Si spacciavano sue amanti, anche se non lo erano, per sollecitare il pagamento degli alimenti da parte degli ex mariti. Perché il nome di Massimo Carminati a Roma faceva molta paura. E’ il caso di Martina Sonni, ex moglie di Alessandro Angelucci, figlio del senatore del Pdl e titolare dell’impero della sanità Antonio Angelucci (nella foto). Secondo quanto si legge nell’ordinanza d’arresto per Carminati e altri 37, la donna andava in giro a dire che era l’amante del ‘Cecato‘ per spaventare l’ex coniuge.

Sonni, secondo quanto si legge nell’ordinanza, era stata amante per davvero del boss della camorra romana Michele Senese – circostanza accertata dai carabinieri – e da quest’ultimo aiutata a intimidire Alessandro Angelucci e la sua famiglia rispetto alla causa di separazione. In seguito, quando Senese, detto ‘Michele ‘o pazzo‘ fu arrestato – di recente è stato condannato all’ergastolo per omicidio -, la donna si inventò di essere l’amante di Carminati. Suscitando la reazione della vera compagna dell’ex Nar, Alessia Marini.
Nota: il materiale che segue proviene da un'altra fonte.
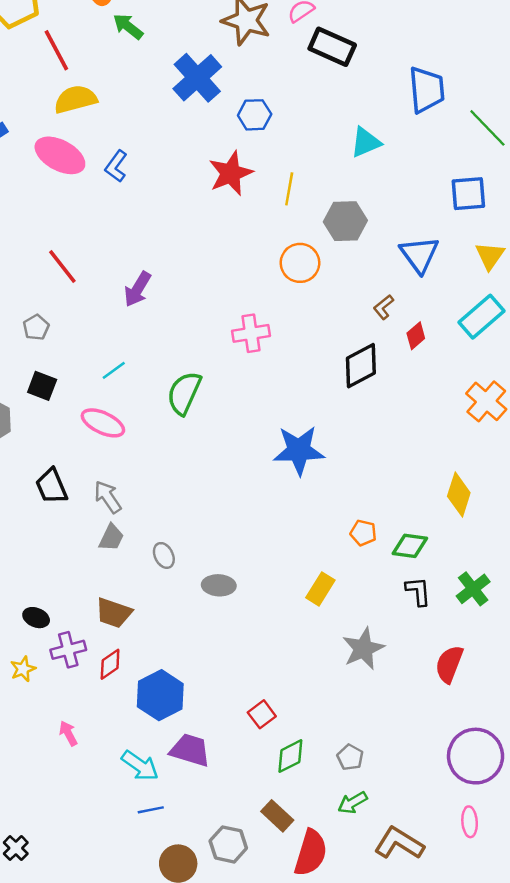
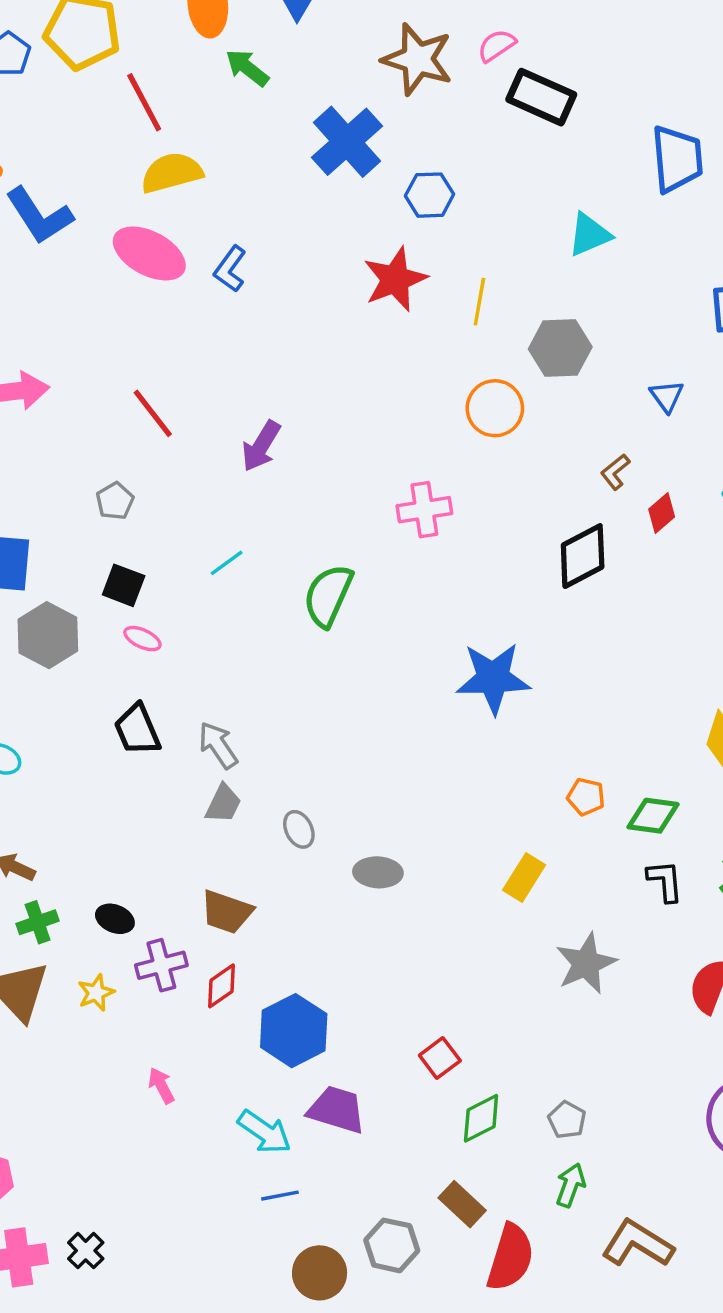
blue triangle: (419, 255) -> (667, 396), size x0.6
pink ellipse: (103, 423) -> (142, 639), moved, size x0.6
green arrow: (353, 803) -> (570, 1185), turned 140

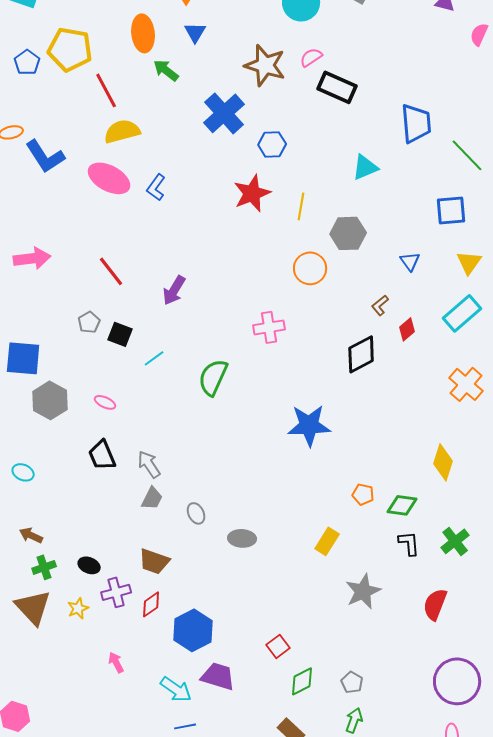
black square: (124, 585) -> (120, 334), moved

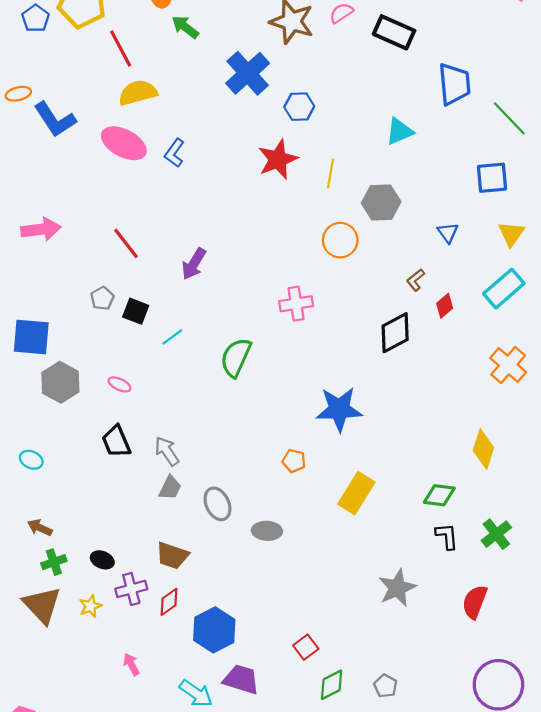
black rectangle: (337, 87) -> (394, 32), moved
orange pentagon: (363, 494) -> (294, 461), moved
gray ellipse: (196, 513) -> (217, 504), size x1.4
yellow rectangle: (327, 541) -> (356, 493), moved, size x1.4

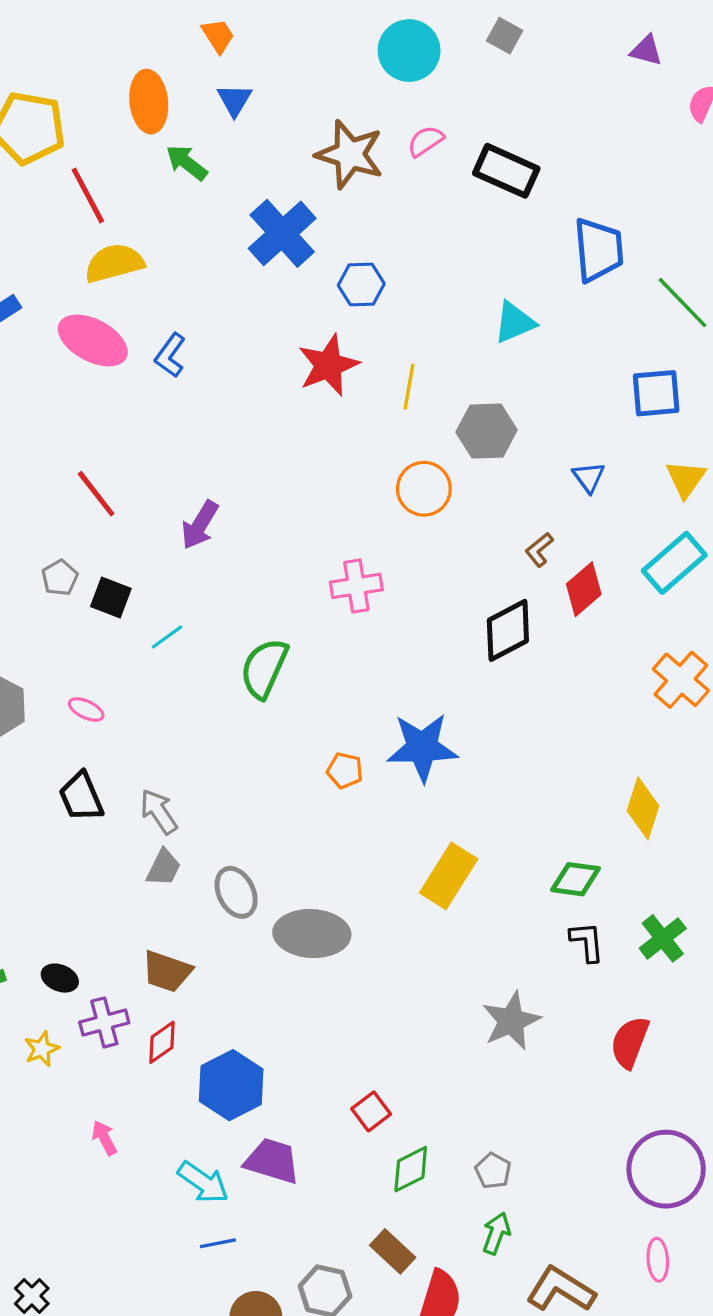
red diamond: (445, 306) -> (584, 589), size x1.4
orange pentagon: (294, 461) -> (345, 770), moved
gray ellipse: (267, 531) -> (312, 934), size x1.6

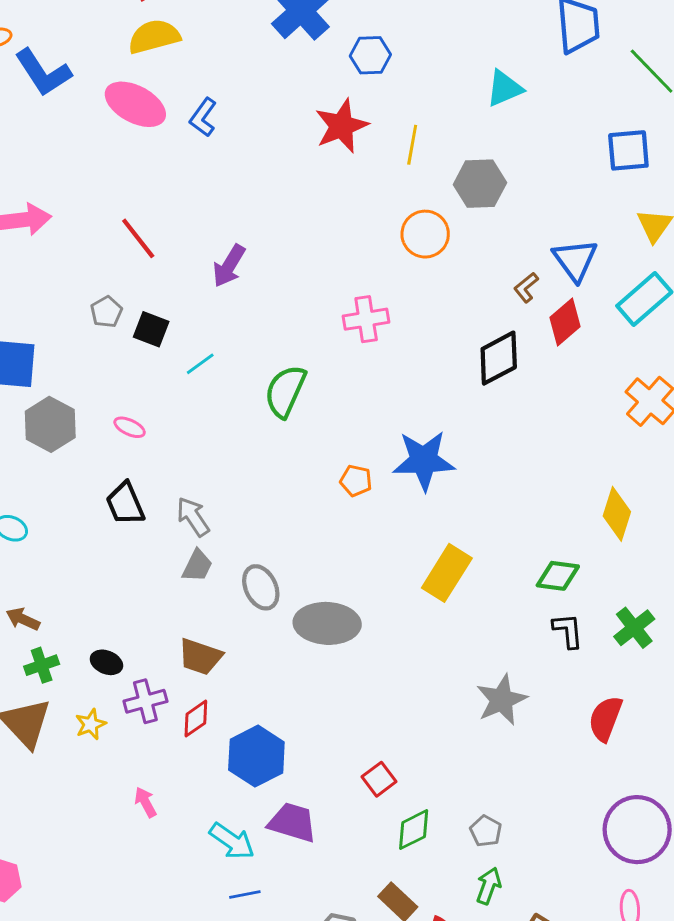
blue triangle: (589, 477) -> (575, 260), moved, size x1.6

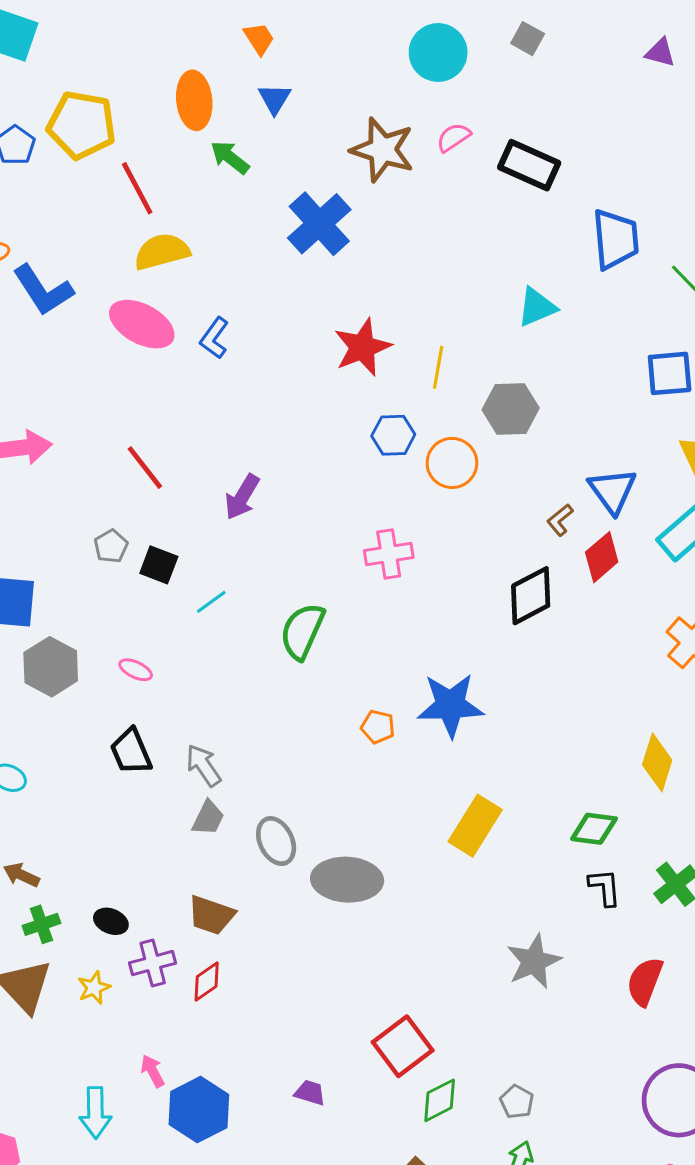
blue hexagon: (370, 55) -> (393, 435), moved
blue hexagon: (256, 756) -> (199, 1110), moved
red square: (379, 779) -> (403, 1046), size x1.6
purple trapezoid: (292, 822) -> (310, 1093), size x0.6
cyan arrow: (232, 841) -> (95, 1113), moved, turned 54

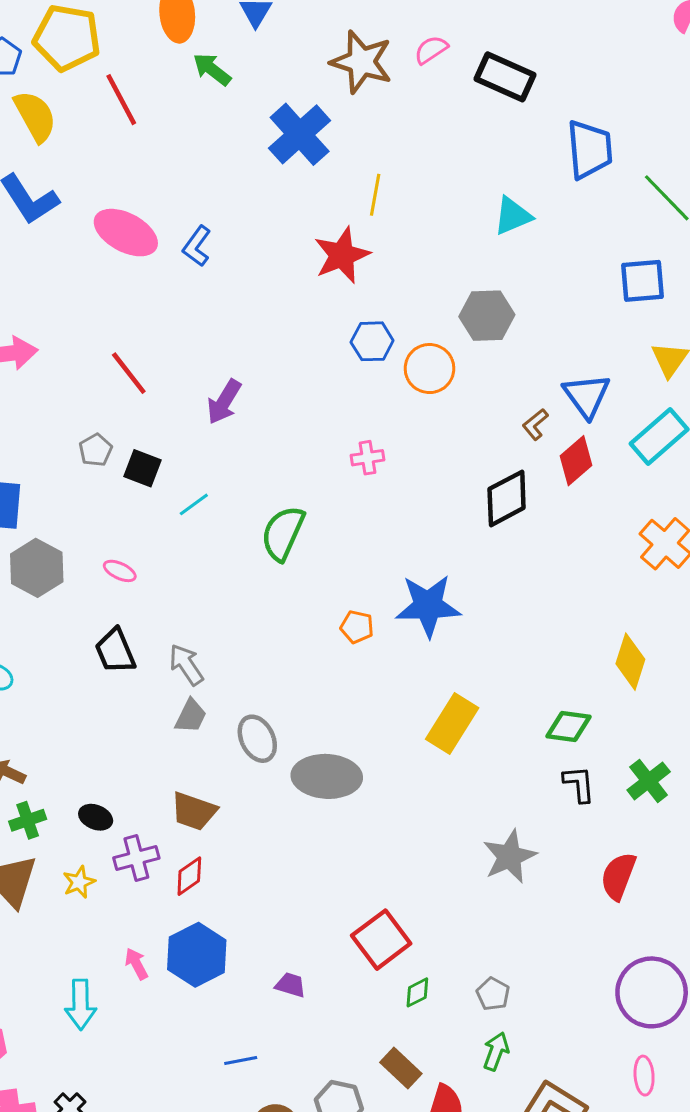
yellow semicircle: (162, 252) -> (35, 116), moved, turned 76
yellow line: (438, 367) -> (375, 195), moved
pink cross: (389, 554) -> (368, 458), size x0.7
green diamond: (440, 1100) -> (417, 992), size x0.7
blue hexagon: (199, 1110) -> (197, 955), moved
Tutto accadeva nell’autunno 2013.

“E che fa ammazzà il marito per problemi di…di mantenimenti…di cose sì – disse alla Marini Gennaro Trinchillo, personaggio collegato a Senese – e questo (Alessandro Angelucci, ndr) già se stava a cacà sotto perché comunque sapeva che..stava con un camorrista…mo’ spende il nome di tuo marito…insomma ha detto…mi ha detto, ‘mi sono salvato con quello di prima che l’hanno arrestato..adesso mi ammazza Carminati'”.

“Questa va a dì in giro che la…che lei sta insieme a Massimo – dice Alessia Marini a un uomo di Carminati, Matteo Calvio – …al marito gli dice ‘o mi dai i soldi o ti faccio rompe il culo da lu..dal mio fidanzato'”. La Marini aggiungeva di non aver informato Carminati perché queste cose lo innervosivano molto.